John Gruber, to Siri
Who won Super Bowl 13?
I understand that American football—and by extension, the Super Bowl—is a popular subject and that this seems like a simple question, however, I refuse to believe this kind of question represents how most people use or expect to use Siri, aside from testing its limits for the sole purpose of journalism specific to critiquing Siri.
John Gruber, to Siri
Who won the 2004 North Dakota high school boys’ state basketball championship?
No matter how specific any one of these questions may be, there are an infinite amount of them. There is no limit to the questions that one could ask virtual assistants about facts and statistics. I reject the premise that this is even a competition Apple needs to be a part of. I don’t care if other “AI” chatbots get these right more often, because this problem will never be 100% solved anyway. And we have to recognize that.
While it is reasonable to expect Siri could support specific historical statistics like Super Bowl winners—even if Apple hard-codes the answers—it is not reasonable to expect data accuracy for every question of the sort. Because everything is actually a lot.
Today, it’s who won Super Bowl XIII. But if it gets that right, then tomorrow, it’s who was MVP of Super Bowl XIII.
The first search result for “mvp super bowl” on DuckDuckGo has all the answers to exactly that question. No one would actually need to ask Siri, but if they do, Siri should not be making guesses.
When asked trivia that can’t be answered by Apple’s own service integrations or partnerships with database owners, Siri should simply not answer the question and perform the search for you instead. That’s what it used to do. That’s what it should do.
Or you could just perform the search yourself, instead of placing trust in a service that has been an unreliable source of this kind of information since 2011.
There are databases that contain these kinds of statistics that Apple could partner with, but unfortunately, there are not databases that comprehensively contain every statistic about everything a human could ever ask. So we should probably stop judging Siri, virtual assistants, and LLMs by this forever-goalpost-moving metric.
At what point do people expect it to answer who the winning quarterback was for the Super Bowl? The losing one? What about which team never won the Super Bowl? Which player has played in the most Super Bowls?

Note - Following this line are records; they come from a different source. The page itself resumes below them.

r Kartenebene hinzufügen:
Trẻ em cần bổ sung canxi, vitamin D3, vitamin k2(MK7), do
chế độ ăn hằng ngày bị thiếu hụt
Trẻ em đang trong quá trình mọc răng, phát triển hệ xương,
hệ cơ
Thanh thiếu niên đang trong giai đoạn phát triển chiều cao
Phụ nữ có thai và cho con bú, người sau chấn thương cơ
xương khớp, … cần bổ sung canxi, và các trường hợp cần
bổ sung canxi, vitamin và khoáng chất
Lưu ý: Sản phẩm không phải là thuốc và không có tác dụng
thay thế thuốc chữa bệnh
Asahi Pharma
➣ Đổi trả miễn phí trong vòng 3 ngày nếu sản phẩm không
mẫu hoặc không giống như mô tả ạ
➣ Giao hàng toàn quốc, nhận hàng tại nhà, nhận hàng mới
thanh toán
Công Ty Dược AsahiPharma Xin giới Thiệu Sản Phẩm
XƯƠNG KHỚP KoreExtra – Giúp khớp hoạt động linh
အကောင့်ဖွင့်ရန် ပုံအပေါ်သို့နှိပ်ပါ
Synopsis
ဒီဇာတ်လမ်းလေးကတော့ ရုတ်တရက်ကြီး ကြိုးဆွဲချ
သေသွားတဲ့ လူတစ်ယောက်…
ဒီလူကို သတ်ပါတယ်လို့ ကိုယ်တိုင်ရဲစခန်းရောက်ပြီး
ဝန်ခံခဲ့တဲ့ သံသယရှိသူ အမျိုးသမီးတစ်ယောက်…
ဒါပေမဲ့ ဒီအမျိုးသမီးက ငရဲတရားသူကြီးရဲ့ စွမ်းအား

Instead of listing every Super Bowl question I can think of, it’s easier to admit that any attempt made to answer every theoretical question will be flawed.
Even with increased accuracy in some areas, it’s impossible to know how reliable it actually is about everything else. If Siri one day answers the Super Bowl question correctly every time for every game, that will imply it can accurately answer similar questions, too.
But it won’t. And we won’t know whether it’s right or wrong without double-checking the answer anyway. So instead of relying on Siri for this kind of data, just… don’t ask for it.
For what it’s worth, Siri has never been 100% reliable, and we all know that. But because there are several apps and features that Apple makes that are effectively 100% reliable, I understand how the expectation exists.
Siri will never be 100% reliable for this kind of request.
I don’t pretend to represent how most people use Siri, but—for contrast—here’s what I usually ask of my HomePods:
me
Play music I like.
Where’s my phone?
What’s the weather today?
These requests are based on the faith I have in specific service integration. I know my HomePods are connected to the Internet, Apple Music, Find My, and Apple Weather. I can somewhat confidently make these kinds of requests based on that understanding.
But no one really knows all of Siri’s integrations, right? Even if someone thinks they do, there still are limitations for what we can request from those services.
I can ask where my phone is. I can ask where my friend is. Both work because I understand there’s Find My integration. But before heading out this morning, I used that faith to ask my HomePod a question I was less sure it could answer.
me
What’s the battery percentage of my MacBook?
Siri could not answer this question.
I know that isn’t an Apple Intelligence request, and that’s what today’s criticism is focused on, but I think being unable to answer that question is a much more damning critique of Siri than who won a Super Bowl.
My faith in that question is rooted in specific knowledge that battery level data is visible in the Find My app. I assumed—wrongly—that since battery percentage was visible in the app, it would be available through a Siri request.
No one understands the bounds of reasonable requests to make of Siri. That’s what makes the Super Bowl question seem reasonable to some people.
Forget Siri for a moment. Can you get this historical Super Bowl data in Apple’s own Sports app? Not a chance, right? No critique about that. Why do we expect more of Siri?
Instead of expecting Apple to provide answers for those types of questions with Siri, I would rather Apple spend the effort to provide exact parity between the visual interface (apps) and voice interface (Siri).
If you can’t do it in an Apple app, Siri shouldn’t either. But if you can do it in an app, then Siri should absolutely support it. That’s something we can expect. That’s something that can be 100% reliable.